# Solved: Trying to update Dell PE 1850 Bios



## buff3r0vrfl0w (Feb 7, 2011)

Hi All, 

I am currently trying to update my Dell PE 1850 bios from A04 to A07. I currently do not have an OS installed and am finding it very hard to install the .exe that Dell supplies you with. I have tried booting from a usb drive (fail), does anyone know how I can update my bios to A07 without having to install windows server just to run a simple .exe file? I am trying to get this server to install ESXi but I need to update the Bios. Thanks


----------



## Rockn (Jul 29, 2001)

Make a bootable CD or diskette. If that is a 32 bit server will ESXi even install on it?


----------



## Elvandil (Aug 1, 2003)

Boot up Windows. It will need Windows to run. It won't run without an OS. No program will.

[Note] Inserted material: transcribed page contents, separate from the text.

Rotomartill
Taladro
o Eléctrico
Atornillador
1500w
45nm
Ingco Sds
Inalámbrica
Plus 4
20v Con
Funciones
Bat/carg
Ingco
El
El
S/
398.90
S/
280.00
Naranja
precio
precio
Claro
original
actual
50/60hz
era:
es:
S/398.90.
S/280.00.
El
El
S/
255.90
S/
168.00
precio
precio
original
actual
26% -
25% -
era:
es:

www.ubcd4win.com for example.

Did you have Windows on the USB drive? What were you trying to boot?

"Boot"="Load an operating system" 
You can't boot without an operating system to load. Otherwise, what are you booting up?


----------



## Rockn (Jul 29, 2001)

You could do a BartPE cd to get a windows shell running.


----------



## buff3r0vrfl0w (Feb 7, 2011)

Hey thanks for the replies.. turns out it was running 32-bit Xeon's anyways.. I successfully got esxi running in a cluster of a couple dell optiplexes though.. for testing .. anyways thanks for the good replies


----------



## Elvandil (Aug 1, 2003)

Good. Stay as far away from the BIOS as you can.

You can mark your thread "solved" using the button at the top of the page.


----------